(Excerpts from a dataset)
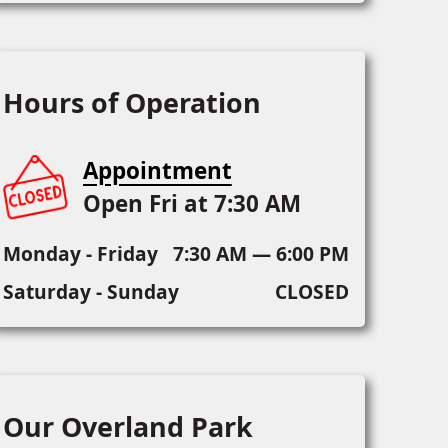
Hours of Operation
Appointment
Open Fri at 7:30 AM
Monday - Friday
7:30 AM — 6:00 PM
Saturday - Sunday
CLOSED
Our Overland Park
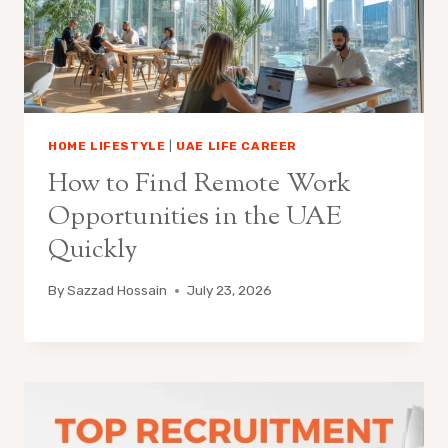
HOME LIFESTYLE
|
UAE LIFE CAREER
How to Find Remote Work
Opportunities in the UAE
Quickly
By
Sazzad Hossain
July 23, 2026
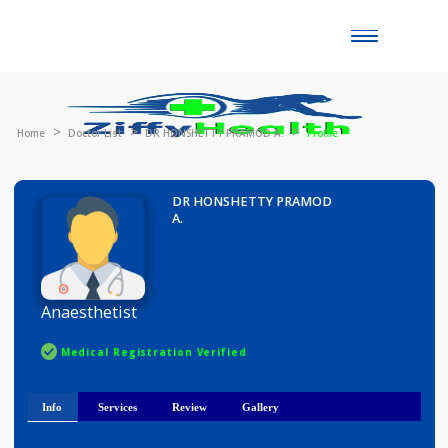
Toggle
naviga
Home
Doctor List
DR HONSHETTY PRAMOD A.
Profile
DR HONSHETTY PRAMOD
A.
Anaesthetist
Medical Registration Verified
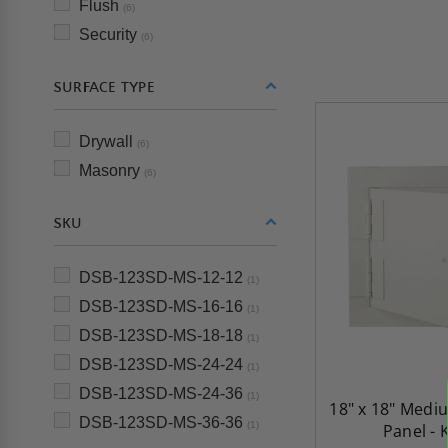
Flush
(6)
Security
(6)
SURFACE TYPE
Drywall
(6)
Masonry
(6)
SKU
DSB-123SD-MS-12-12
(1)
DSB-123SD-MS-16-16
(1)
DSB-123SD-MS-18-18
(1)
DSB-123SD-MS-24-24
(1)
DSB-123SD-MS-24-36
(1)
18" x 18" Medi
DSB-123SD-MS-36-36
(1)
Panel - 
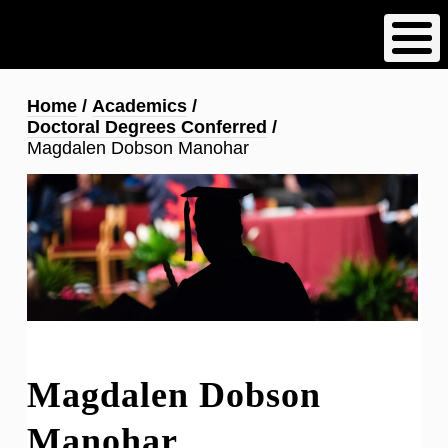
Skip
to
main
content
Breadcrumb
Home
Academics
Doctoral Degrees Conferred
Magdalen Dobson Manohar
Magdalen Dobson
Manohar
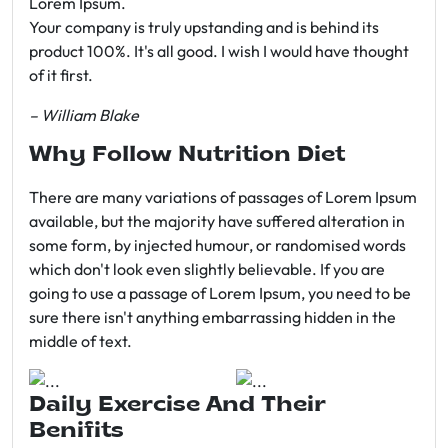
Lorem Ipsum.
Your company is truly upstanding and is behind its
product 100%. It's all good. I wish I would have thought
of it first.
– William Blake
Why Follow Nutrition Diet
There are many variations of passages of Lorem Ipsum
available, but the majority have suffered alteration in
some form, by injected humour, or randomised words
which don't look even slightly believable. If you are
going to use a passage of Lorem Ipsum, you need to be
sure there isn't anything embarrassing hidden in the
middle of text.
Daily Exercise And Their
Benifits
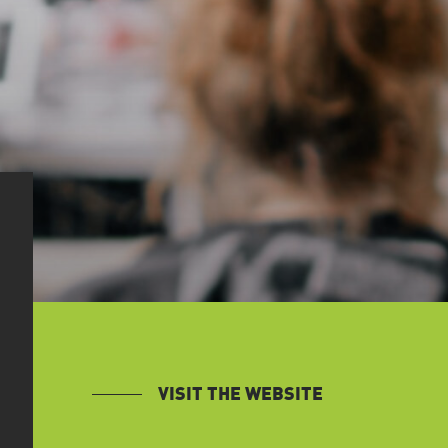
VISIT THE WEBSITE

Activity →
Please state how many lines in the data contain the word "Ipsum", giving only that number.

Solved problem →
3